Dazu gibt es Essen. Immer wieder reichen zwei Assistenten, die mit ihren rosa Perücken unverkennbar an Kubricks Film-Fassung erinnern, kleine Schälchen mit Häppchen durch die Reihen. Während auf der Bühne auf brutalste Weise gemordet wird, essen wir. So gelingt es Rüping immer wieder, uns zu Komplizen des Gewaltpornos zu machen, der Anthony Burgess' Text immer auch ist. Dabei bleibt durch die Fokussierung auf die Versuchsanordnung den ganzen Abend eine Frage im anatomischen Raum: Was macht Alex zu einem bösen Menschen − und was unterscheidet ihn von den Zuschauern, die das Spektakel zum Zeitvertreib verfolgen?

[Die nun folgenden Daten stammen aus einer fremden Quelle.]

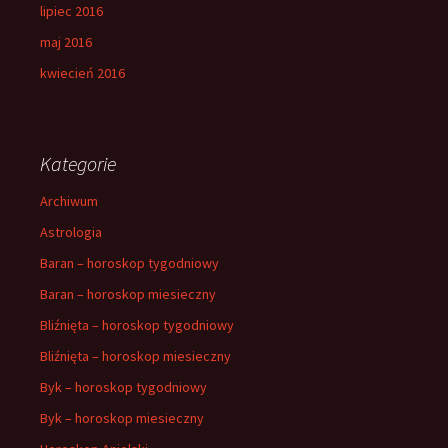
lipiec 2016
maj 2016
kwiecień 2016
Kategorie
Archiwum
Astrologia
Baran – horoskop tygodniowy
Baran – horoskop miesieczny
Bliźnięta – horoskop tygodniowy
Bliźnięta – horoskop miesieczny
Byk – horoskop tygodniowy
Byk – horoskop miesieczny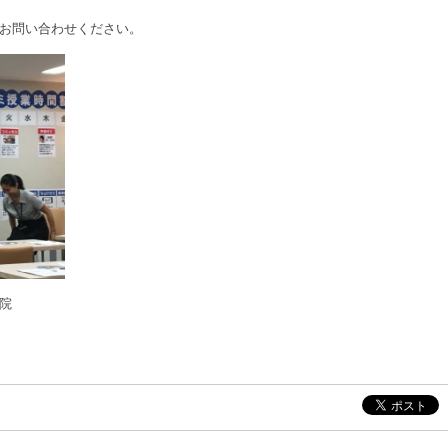
お問い合わせください。
院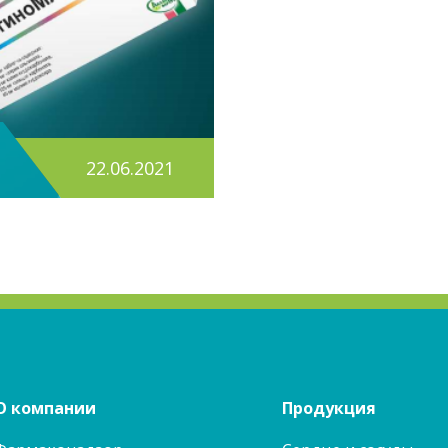
22.06.2021
О компании
Продукция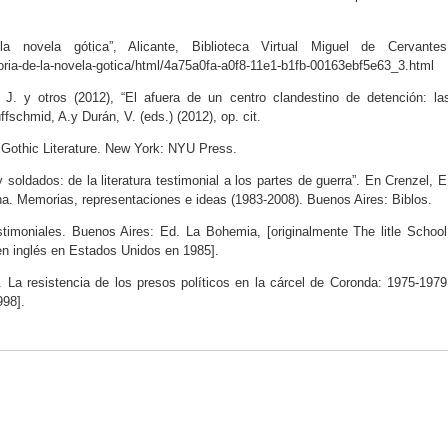
 novela gótica”, Alicante, Biblioteca Virtual Miguel de Cervantes
eoria-de-la-novela-gotica/html/4a75a0fa-a0f8-11e1-b1fb-00163ebf5e63_3.html
J. y otros (2012), “El afuera de un centro clandestino de detención: la
fschmid, A.y Durán, V. (eds.) (2012), op. cit.
Gothic Literature. New York: NYU Press.
 soldados: de la literatura testimonial a los partes de guerra”. En Crenzel, E
ina. Memorias, representaciones e ideas (1983-2008). Buenos Aires: Biblos.
estimoniales. Buenos Aires: Ed. La Bohemia, [originalmente The litle School
en inglés en Estados Unidos en 1985].
n. La resistencia de los presos políticos en la cárcel de Coronda: 1975-1979
98].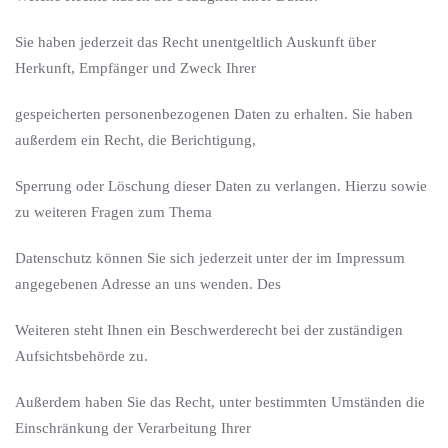
Sie haben jederzeit das Recht unentgeltlich Auskunft über
Herkunft, Empfänger und Zweck Ihrer
gespeicherten personenbezogenen Daten zu erhalten. Sie haben
außerdem ein Recht, die Berichtigung,
Sperrung oder Löschung dieser Daten zu verlangen. Hierzu sowie
zu weiteren Fragen zum Thema
Datenschutz können Sie sich jederzeit unter der im Impressum
angegebenen Adresse an uns wenden. Des
Weiteren steht Ihnen ein Beschwerderecht bei der zuständigen
Aufsichtsbehörde zu.
Außerdem haben Sie das Recht, unter bestimmten Umständen die
Einschränkung der Verarbeitung Ihrer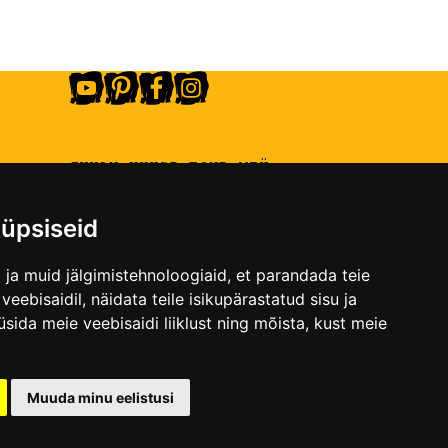
6.00
€
LISA KORVI
LISA KOR
JUHAN KUUSI FOND MTÜ
o.ee
Reg: 80398577
a
Tuuleveski 24a,
üpsiseid
Tallinn, 10618
inn
ja muid jälgimistehnoloogiaid, et parandada teie
eebisaidil, näidata teile isikupärastatud sisu ja
üsida meie veebisaidi liiklust ning mõista, kust meie
Muuda minu eelistusi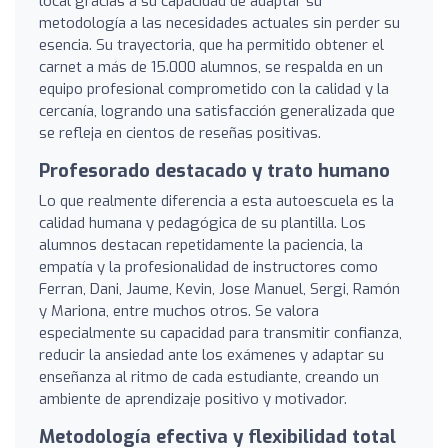
local gracias a su capacidad de adaptar su
metodología a las necesidades actuales sin perder su
esencia. Su trayectoria, que ha permitido obtener el
carnet a más de 15.000 alumnos, se respalda en un
equipo profesional comprometido con la calidad y la
cercanía, logrando una satisfacción generalizada que
se refleja en cientos de reseñas positivas.
Profesorado destacado y trato humano
Lo que realmente diferencia a esta autoescuela es la
calidad humana y pedagógica de su plantilla. Los
alumnos destacan repetidamente la paciencia, la
empatía y la profesionalidad de instructores como
Ferran, Dani, Jaume, Kevin, Jose Manuel, Sergi, Ramón
y Mariona, entre muchos otros. Se valora
especialmente su capacidad para transmitir confianza,
reducir la ansiedad ante los exámenes y adaptar su
enseñanza al ritmo de cada estudiante, creando un
ambiente de aprendizaje positivo y motivador.
Metodología efectiva y flexibilidad total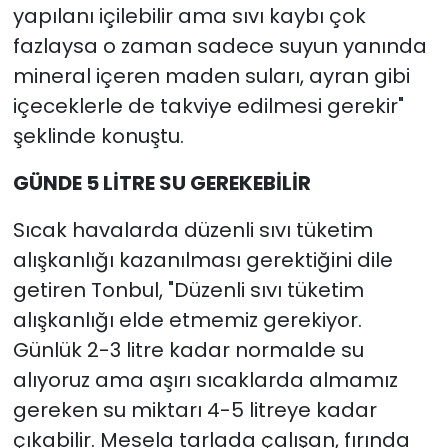
yapılanı içilebilir ama sıvı kaybı çok
fazlaysa o zaman sadece suyun yanında
mineral içeren maden suları, ayran gibi
içeceklerle de takviye edilmesi gerekir"
şeklinde konuştu.
GÜNDE 5 LİTRE SU GEREKEBİLİR
Sıcak havalarda düzenli sıvı tüketim
alışkanlığı kazanılması gerektiğini dile
getiren Tonbul, "Düzenli sıvı tüketim
alışkanlığı elde etmemiz gerekiyor.
Günlük 2-3 litre kadar normalde su
alıyoruz ama aşırı sıcaklarda almamız
gereken su miktarı 4-5 litreye kadar
çıkabilir. Mesela tarlada çalışan, fırında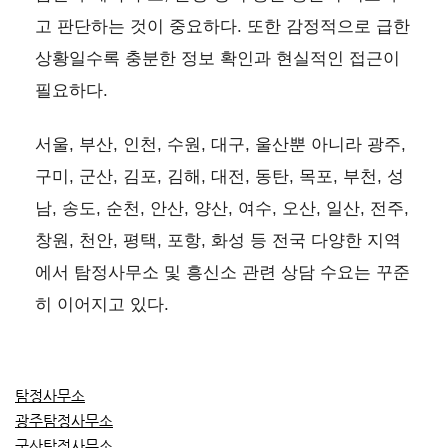
고 판단하는 것이 중요하다. 또한 감정적으로 급한
상황일수록 충분한 정보 확인과 현실적인 접근이
필요하다.
서울, 부산, 인천, 수원, 대구, 울산뿐 아니라 광주,
구미, 군산, 김포, 김해, 대전, 동탄, 목포, 부천, 성
남, 송도, 순천, 안산, 양산, 여수, 오산, 일산, 전주,
창원, 천안, 평택, 포항, 화성 등 전국 다양한 지역
에서 탐정사무소 및 흥신소 관련 상담 수요는 꾸준
히 이어지고 있다.
탐정사무소
광주탐정사무소
군산탐정사무소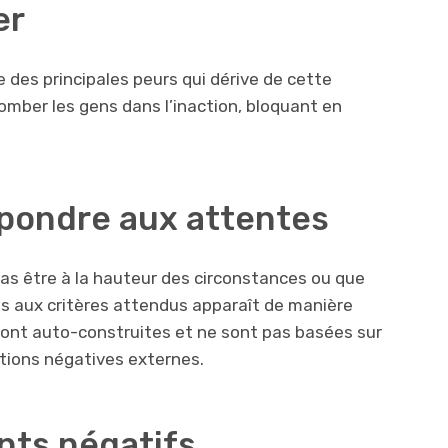
er
e des principales peurs qui dérive de cette
tomber les gens dans l’inaction, bloquant en
épondre aux attentes
as être à la hauteur des circonstances ou que
 aux critères attendus apparaît de manière
sont auto-construites et ne sont pas basées sur
tions négatives externes.
nts négatifs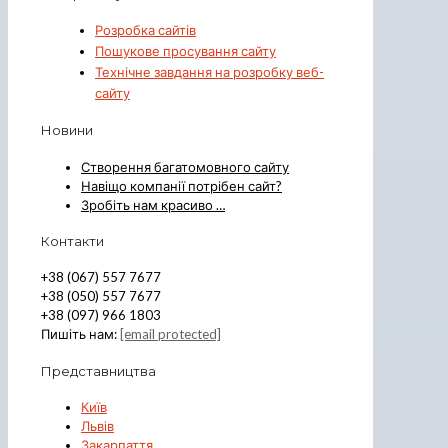
Розробка сайтів
Пошукове просування сайту
Технічне завдання на розробку веб-
сайту
Новини
Створення багатомовного сайту
Навіщо компанії потрібен сайт?
Зробіть нам красиво …
Контакти
+38 (067) 557 7677
+38 (050) 557 7677
+38 (097) 966 1803
Пишіть нам:
[email protected]
Представництва
Київ
Львів
Закарпаття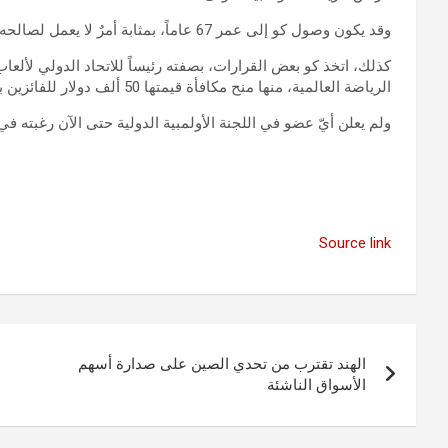
وقد يكون وصول كو إلى عمر 67 عاماً، بمثابة أمرٌ لا يعمل لصالحه، في ظل الحديث عن حاجة اللجنة الأولمبية إلى قادة أصغر سناً.
كذلك، اتخذ كو بعض القرارات، بصفته رئيساً للاتحاد الدولي لألع
الرياضة العالمية، منها منح مكافأة قيمتها 50 ألف دولار للفائزين بالميداليات الذهبية في ألعاب القوى في باريس.
ولم يعلن أيّ عضو في اللجنة الأولمبية الدولية حتى الآن رغبته في
Source link
تصفّح
الهند تقترب من تحدي الصين على صدارة أسهم
المقالات
الأسواق الناشئة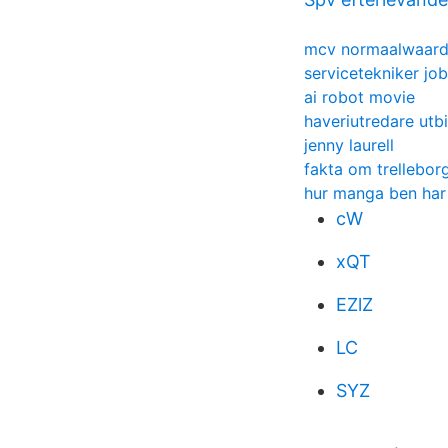
mcv normaalwaard
servicetekniker jo
ai robot movie
haveriutredare utb
jenny laurell
fakta om trellebor
hur manga ben har 
cW
xQT
EZlZ
LC
SYZ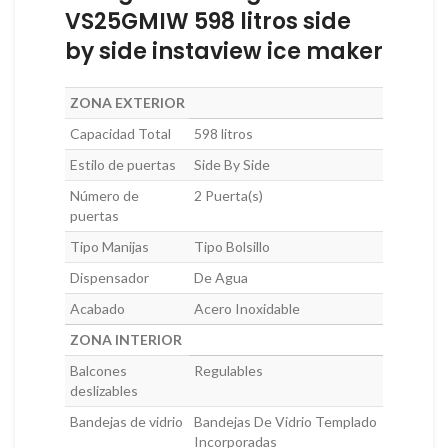
VS25GMIW 598 litros side
by side instaview ice maker
ZONA EXTERIOR
Capacidad Total
598 litros
Estilo de puertas
Side By Side
Número de
2 Puerta(s)
puertas
Tipo Manijas
Tipo Bolsillo
Dispensador
De Agua
Acabado
Acero Inoxidable
ZONA INTERIOR
Balcones
Regulables
deslizables
Bandejas de vidrio
Bandejas De Vidrio Templado
Incorporadas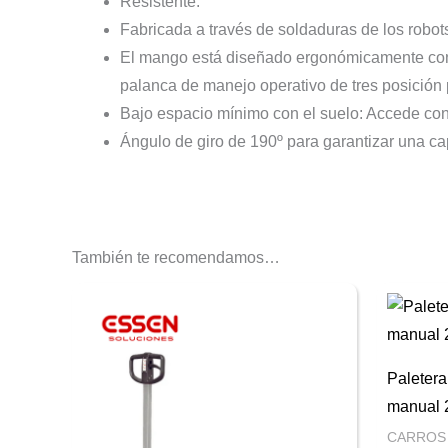
Resistente.
Fabricada a través de soldaduras de los robots
El mango está diseñado ergonómicamente con 
palanca de manejo operativo de tres posición p
Bajo espacio mínimo con el suelo: Accede con 
Ángulo de giro de 190º para garantizar una ca
También te recomendamos…
Paletera
manual 
CARROS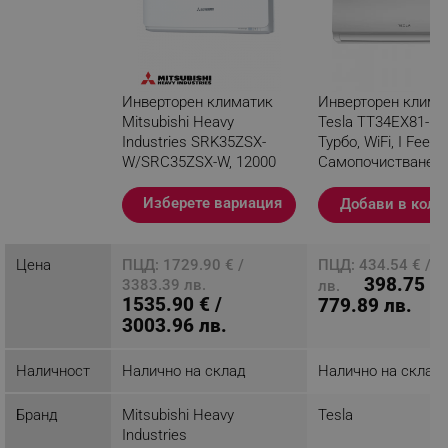
Инверторен климатик
Инверторен клима
Mitsubishi Heavy
Tesla TT34EX81-12
Industries SRK35ZSX-
Турбо, WiFi, I Feel,
W/SRC35ZSX-W, 12000
Самопочистване,
BTU, 27 м2, A+++/A+++,
се филтър, Бял
3D Auto, R-32, Бял
Изберете вариация
Добави в коли
Разглеждате този
продукт
Цена
ПЦД: 1729.90 € /
ПЦД: 434.54 € / 8
398.75 € 
3383.39 лв.
лв.
1535.90 € /
779.89 лв.
3003.96 лв.
Наличност
Налично на склад
Налично на склад
Бранд
Mitsubishi Heavy
Tesla
Industries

Dass es im zweiten Teil dann vollends surreal wird, ein riesiges schräges Wohnzimmer herein fährt und Alex bei genau dem Schriftsteller unterkommt, dessen Frau er einst getötet hat, hätte es vor diesem Hintergrund gar nicht zwingend gebraucht. Der Abend funktioniert bereits erschreckend gut mit seiner Interpretation des Burgess-Romans als Versuchsaufstellung, die auch diejenigen Zuschauer verführt, die letztlich mit Vergnügen der Schilderung des Helden Alex folgen.
Dass Rüping in der Erzählung dieser Geschichte beharrlich von einer Ästhetik in die andere springt und sich rastlos fast aller Erzählmittel des Regietheaters verwendet, könnte man ihm vorwerfen. Man kann aber auch einfach konstatieren, dass dieser Regisseur mit allen zur Verfügung stehenenden theatralen Mitteln diese Geschichte erzählen will, genau wie der immer wieder als Referenz herangezogene Stanley Kubrick den Stoff in seiner Adaption in eine rein filmische Erzählung verwandelte.
Die zitiert Rüping zwischendurch auch noch spielend. Etwa wenn die Alex-Gang, in ein eingefrorenes Bild verwandelt, ganz am hinteren Ende der riesigen Halle hinter Nebelschwanden auf den Beginn einer neuen Mord-Orgie wartet − und wir für einen Moment Kubricks berühmte Eröffnungsszene in der Corona-Milchbar vor dem inneren Augen sehen. Doch dann laufen sie schnell nach vorne und entpuppen sich als Schauspieler. Wir sind im Theater.